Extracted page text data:
=== Section Start ===

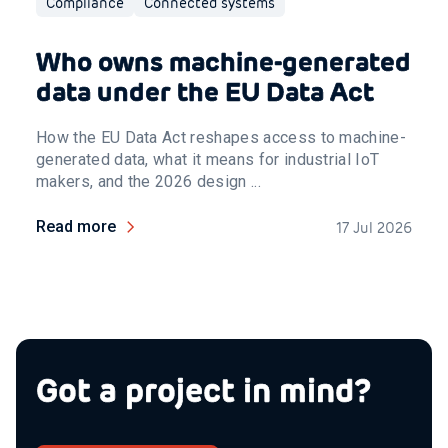
Compliance
Connected systems
Who owns machine-generated
data under the EU Data Act
How the EU Data Act reshapes access to machine-
generated data, what it means for industrial IoT
makers, and the 2026 design ...
Read more
17 Jul 2026
Got a project in mind?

=== Section End ===

Task requirements:
A copy of each line above that holds the word "machine" is the expected answer.

Final answer:
Who owns machine-generated
How the EU Data Act reshapes access to machine-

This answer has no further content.